Boy did I get Lucky!

11 Jul

I “was” a little frustrated with Georgia as she sat on her little brood of eggs, thinking about the 13 day old buff chicks that were scheduled to come in the mail a good 5 days before her eggs hatched.  Multiple pens, with multiple animals means multiple work, which is not exactly something I have time for.

Luckily I got Georgia moved to one of our two brooder pens before the new babies arrived(both sets).  She was NOT a happy camper and bolted out the door on day 2 of confinement to do her once a day broody get a meal, some water and relieve  herself ritual.  This routine can, well take a little time, so I left the door open and went about my business thinking I would check back in an hour to make sure she had returned to the eggs.  Needless to say, I got busy.

Six hours later my brain kicked in and I was running to the hen-house to see where she was.  As I rounded the door I immediately saw 2 of last years hatch in the broody pen checking things out.  Kicked their fuzzy little butts out.  Turned around and found Georgia setting in the laying box, there in the corner where all of this started.  Chickens really are creatures of habit.  Gently picked up her fluffed out, angry little don’t-you-take-me-off-my-eggs butt, and cracked up laughing as I placed her on the eggs in the broody pen.  Georgia honey you were “setting” on an empty nest!  When a “broody hen” goes broody she don’t care “what she’s setting on”, she just knows she’s setting.  Fortunately eggs can go unattended 12-14 hours and still hatch.

If you read my last post you know the mail order buff chicks have arrived AND Georgia’s eggs have hatched.

It took a full 2 days for all the viable eggs to make their entrance into the world.  Out of the 6 eggs she was setting on we got 1 black and gold chick, 2 almost white chicks, and 1 yellow chick.  I knew the other two were dudes when Georgia relocated the babies to the other side of the pen and left the un-hatched eggs sitting there all day.  I removed the 2 eggs, cleaned up a bit and got Georgia and the chicks settled on some fresh shavings.

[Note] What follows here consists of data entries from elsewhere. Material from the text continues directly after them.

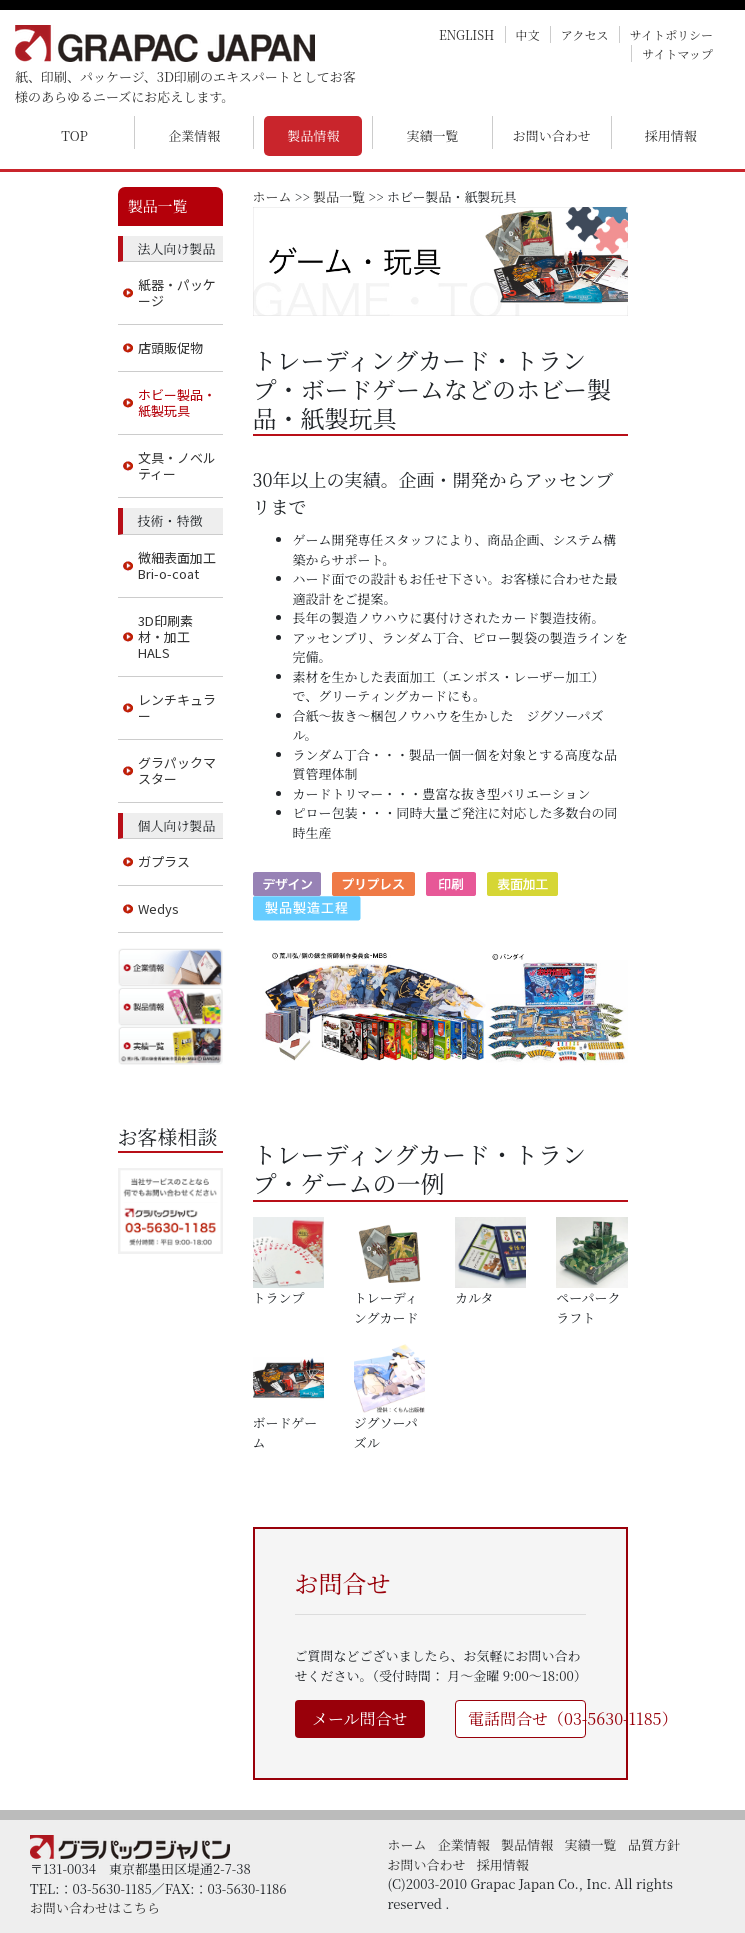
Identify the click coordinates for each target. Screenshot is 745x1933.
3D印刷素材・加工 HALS (165, 636)
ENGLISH (466, 34)
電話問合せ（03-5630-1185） (527, 1718)
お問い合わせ (552, 135)
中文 (528, 34)
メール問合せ (360, 1718)
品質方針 (654, 1844)
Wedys (158, 908)
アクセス (585, 34)
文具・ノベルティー (177, 465)
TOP (74, 135)
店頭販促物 (170, 347)
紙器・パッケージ (177, 292)
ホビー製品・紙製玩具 (177, 402)
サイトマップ (677, 53)
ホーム (272, 196)
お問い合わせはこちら (95, 1907)
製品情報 (313, 135)
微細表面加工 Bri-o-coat (177, 565)
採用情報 (671, 135)
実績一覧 (433, 135)
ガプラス (164, 861)
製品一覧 (339, 196)
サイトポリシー (671, 34)
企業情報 (194, 135)
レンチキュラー (177, 707)
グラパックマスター (177, 770)
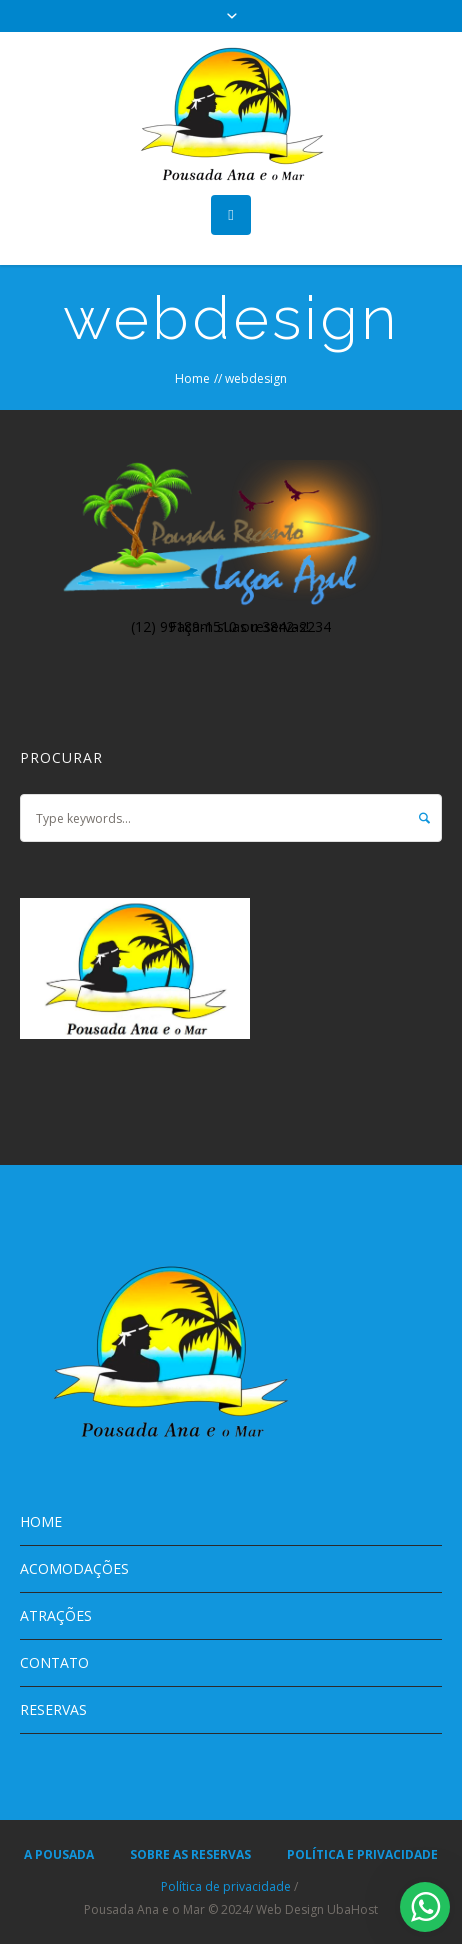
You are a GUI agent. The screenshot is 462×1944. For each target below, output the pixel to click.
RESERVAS (53, 1709)
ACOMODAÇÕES (74, 1568)
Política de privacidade (226, 1886)
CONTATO (54, 1662)
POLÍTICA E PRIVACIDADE (362, 1854)
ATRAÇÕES (56, 1615)
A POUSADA (59, 1854)
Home (192, 378)
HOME (41, 1521)
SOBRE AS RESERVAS (190, 1854)
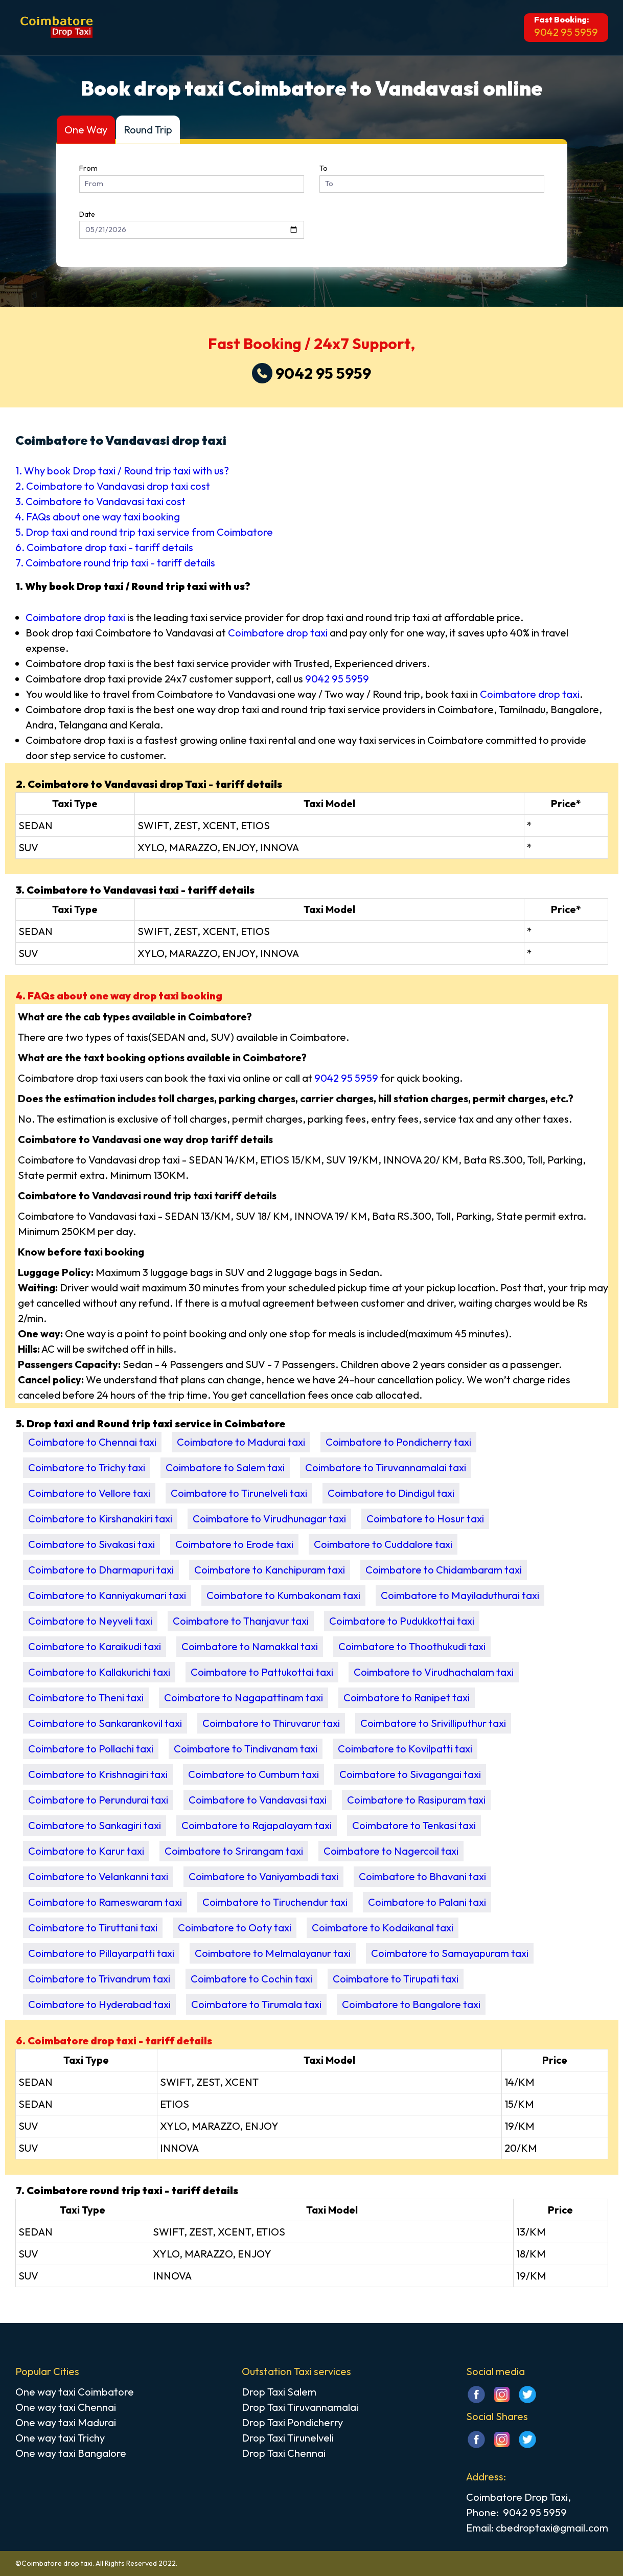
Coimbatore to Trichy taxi (86, 1467)
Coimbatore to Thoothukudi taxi (412, 1646)
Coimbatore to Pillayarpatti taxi (101, 1953)
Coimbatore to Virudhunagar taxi (269, 1518)
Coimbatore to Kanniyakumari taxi (107, 1595)
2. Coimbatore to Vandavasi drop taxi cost (112, 486)
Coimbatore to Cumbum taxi (253, 1774)
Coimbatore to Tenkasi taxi (414, 1825)
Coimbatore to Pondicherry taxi (398, 1441)
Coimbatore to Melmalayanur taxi (273, 1953)
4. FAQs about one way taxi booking (97, 516)
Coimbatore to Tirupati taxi (395, 1978)
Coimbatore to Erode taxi (234, 1544)
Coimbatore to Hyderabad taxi (99, 2004)
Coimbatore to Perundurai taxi (98, 1799)
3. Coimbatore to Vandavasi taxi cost (100, 501)
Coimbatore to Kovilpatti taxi (405, 1748)
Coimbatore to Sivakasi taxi (91, 1544)
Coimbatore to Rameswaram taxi (105, 1902)
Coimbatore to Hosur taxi (425, 1518)
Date (87, 214)
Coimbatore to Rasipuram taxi (416, 1799)
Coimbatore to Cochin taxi (251, 1978)
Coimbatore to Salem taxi (225, 1467)
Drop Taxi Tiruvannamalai (300, 2407)
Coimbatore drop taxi (75, 617)
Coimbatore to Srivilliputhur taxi (433, 1723)
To (323, 168)
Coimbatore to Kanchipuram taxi (269, 1569)
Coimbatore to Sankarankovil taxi (105, 1723)
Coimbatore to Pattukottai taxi (262, 1672)
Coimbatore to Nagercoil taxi (391, 1850)
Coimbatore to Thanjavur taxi (241, 1620)
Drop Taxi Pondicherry (292, 2422)
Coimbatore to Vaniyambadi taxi (263, 1876)
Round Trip (148, 129)
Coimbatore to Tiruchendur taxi (275, 1902)
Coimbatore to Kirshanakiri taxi (100, 1518)
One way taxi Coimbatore (74, 2391)
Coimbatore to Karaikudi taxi (94, 1646)
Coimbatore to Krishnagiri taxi (98, 1774)
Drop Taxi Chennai (284, 2453)
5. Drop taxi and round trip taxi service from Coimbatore (144, 532)
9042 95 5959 (566, 32)
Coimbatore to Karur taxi (86, 1850)
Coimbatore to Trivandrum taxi (99, 1978)
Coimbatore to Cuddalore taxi (383, 1544)
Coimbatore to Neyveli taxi (90, 1620)
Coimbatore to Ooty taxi (234, 1927)
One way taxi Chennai (65, 2407)
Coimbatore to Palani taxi (427, 1902)
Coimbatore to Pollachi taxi (90, 1748)
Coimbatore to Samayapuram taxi (449, 1953)
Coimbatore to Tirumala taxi (256, 2004)
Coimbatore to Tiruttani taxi (92, 1927)
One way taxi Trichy (60, 2437)
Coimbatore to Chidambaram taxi (443, 1569)
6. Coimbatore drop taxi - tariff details (104, 547)
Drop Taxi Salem (279, 2391)
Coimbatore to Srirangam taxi (234, 1850)
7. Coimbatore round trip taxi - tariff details (115, 562)
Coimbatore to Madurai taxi (241, 1441)
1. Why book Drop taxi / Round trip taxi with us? (122, 470)
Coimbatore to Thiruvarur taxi (271, 1723)
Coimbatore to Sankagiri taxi (94, 1825)
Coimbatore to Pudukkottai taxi (401, 1620)
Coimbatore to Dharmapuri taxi (101, 1569)
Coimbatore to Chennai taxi (92, 1441)
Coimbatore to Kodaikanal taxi (382, 1927)
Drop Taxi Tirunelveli (288, 2437)
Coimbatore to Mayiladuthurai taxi (460, 1595)
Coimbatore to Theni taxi (86, 1697)
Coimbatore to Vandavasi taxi (258, 1799)
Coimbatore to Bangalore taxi (411, 2004)
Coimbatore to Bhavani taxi (422, 1876)
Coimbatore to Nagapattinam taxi (243, 1697)
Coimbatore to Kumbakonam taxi (283, 1595)
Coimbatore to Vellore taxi (89, 1493)
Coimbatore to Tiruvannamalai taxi (385, 1467)
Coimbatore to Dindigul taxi (391, 1493)
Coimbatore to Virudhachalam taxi (434, 1672)
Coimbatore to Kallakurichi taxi (99, 1672)
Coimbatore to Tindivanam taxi (245, 1748)
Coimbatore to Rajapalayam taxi (256, 1825)
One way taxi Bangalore (70, 2453)
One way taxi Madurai (65, 2422)
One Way (85, 129)
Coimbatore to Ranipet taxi (406, 1697)
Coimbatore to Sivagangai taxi (410, 1774)
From (88, 168)
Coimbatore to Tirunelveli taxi (239, 1493)
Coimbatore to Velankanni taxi (98, 1876)
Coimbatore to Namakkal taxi (249, 1646)
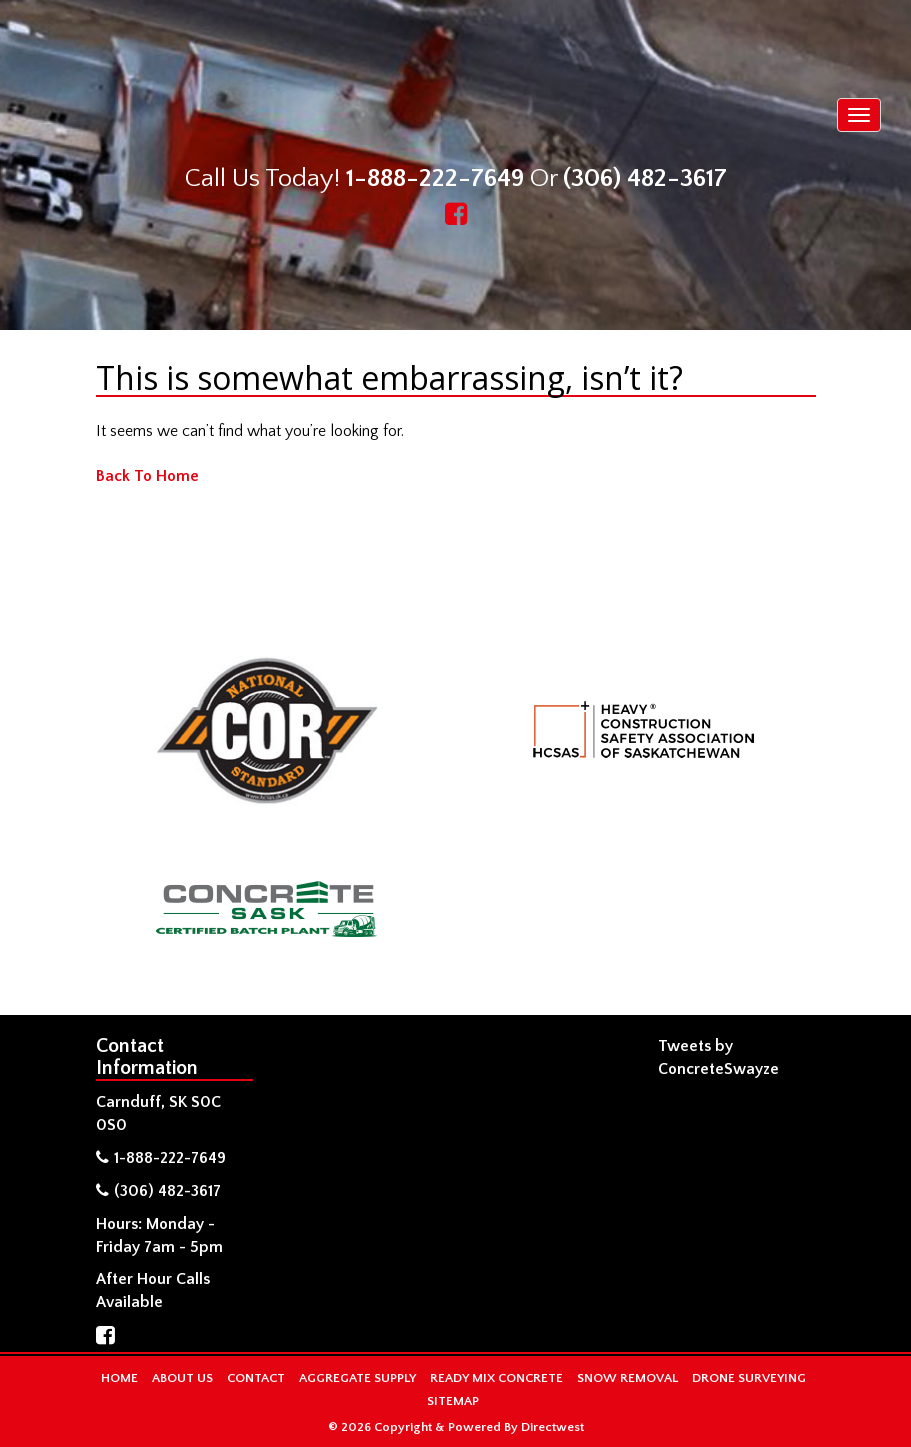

Now if you are a chicken person, you know you have a tendency to stand around staring at your birds.  After I got Georgia and the babies re-settled I noticed her tilting her head and eyeballing the buff chicks she had been listening to, and watching for the last 5 days.  An idea hit me!  Later on that night, when everybody was nice and sleepy, I went in and removed 2 of the  buff chicks and put them in the broody pen with Georgia and her brood.  I stood there and watched as not much happened other than the black and gold chick getting up, close and personal to one of the buff babies as if to say “hi how are you”.   I stood there watching for a good little while, decided all was well and left them to it.

Got up yesterday morning and all was still well, so Yep, put another couple in.

One big happy familyLast night I added a few more.

OMG, I just incorporated ALL the mail order buff chicks in with Georgia and her brood.  She is accepting these little orphans as if they are her own, awesome!  I do believe that having to see and hear them just a few days before her own hatched have contributed to her believing they are her chicks.  Either that or she is just one fine ass broody hen!  Made a quick call to “Bob the builder” and before you knew it we had connected our 2 (3 X 4) brooder pens to make 1 big long pen.

long pen

Now we have Georgia and 15 chicks in a 3 X 12 brooder pen, all together, one big happy family.  Yeah!

Just in case you’re keeping count: 26 total (last post) – 8 re-homed = 18, 18 + 13 (buff) + 4 (hatched) – 2 (buff deaths) = 33.